With the end of the Medicaid continuous coverage, HFS will be screening again for Medicaid recipients who are up for renewal. This month, May, marks the first month since the end of continuous coverage in which current Medicaid recipients whose coverage commenced in June of any given year may be receiving redetermination forms for completion from HFS. It is imperative to complete and timely submit these redetermination forms in order to ensure continued Medicaid coverage. While some recipients were automatically renewed, it is estimated that 49% were not. As such, any recipient whose coverage initially began in June should be checking their mail for redetermination forms or even following up on their case through abe.illinois.gov to ensure no deadlines are missed for continued Medicaid coverage. In June, HFS will be working on the redeterminations for those recipients with initial coverage in July, then in July for August and so forth.

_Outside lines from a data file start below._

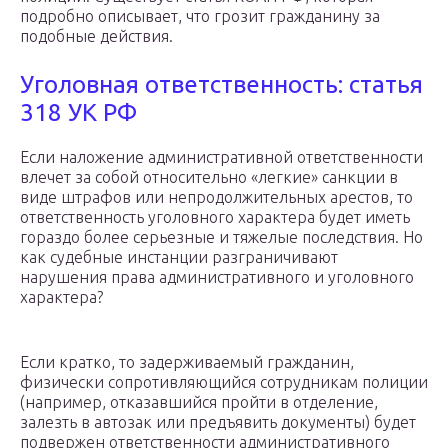
подробно описывает, что грозит гражданину за
подобные действия.
Уголовная ответственность: статья
318 УК РФ
Если наложение административной ответственности
влечет за собой относительно «легкие» санкции в
виде штрафов или непродолжительных арестов, то
ответственность уголовного характера будет иметь
гораздо более серьезные и тяжелые последствия. Но
как судебные инстанции разграничивают
нарушения права административного и уголовного
характера?
Если кратко, то задерживаемый гражданин,
физически сопротивляющийся сотрудникам полиции
(например, отказавшийся пройти в отделение,
залезть в автозак или предъявить документы) будет
подвержен ответственности административного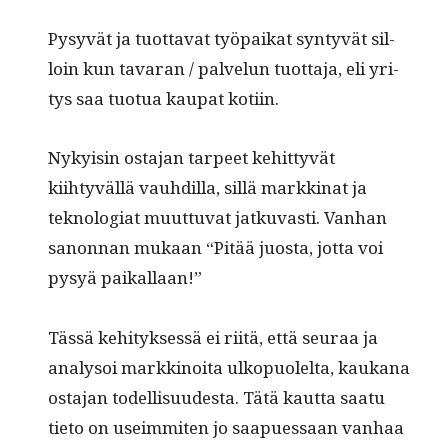
Pysyvät ja tuot­ta­vat työ­paikat syn­tyvät sil­
loin kun tavaran / palvelun tuot­ta­ja, eli yri­
tys saa tuo­tua kau­pat kotiin.
Nyky­isin osta­jan tarpeet kehit­tyvät
kiihtyväl­lä vauhdil­la, sil­lä markki­nat ja
teknolo­giat muut­tuvat jatku­vasti. Van­han
sanon­nan mukaan “Pitää juos­ta, jot­ta voi
pysyä paikallaan!”
Tässä kehi­tyk­sessä ei riitä, että seu­raa ja
analysoi markki­noi­ta ulkop­uolelta, kaukana
osta­jan todel­lisu­ud­es­ta. Tätä kaut­ta saatu
tieto on useim­miten jo saa­pues­saan van­haa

What this means for current and future Medicaid applicants

Medicaid applicants will no longer receive any automatic approvals with their applications with the end of continuous coverage. This means that there will be a detailed review of financial records and ancillary documentation to ensure qualification for Medicaid. For applicants applying for long-term-care Medicaid benefits in order to pay for nursing home care, this means a review of five years’ of financial statements/check copies/withdrawal slips/deposit slips in addition to identification, estate planning and ancillary documents. This review can have serious implications in terms of not only eligibility and approval, but also in terms of spenddowns and penalty periods.

Conclusion

Now that continuous coverage for Medicaid has ended, it is absolutely imperative for current recipients and future applicants to ensure all documentation is timely submitted to ensure continued coverage as well as eligibility.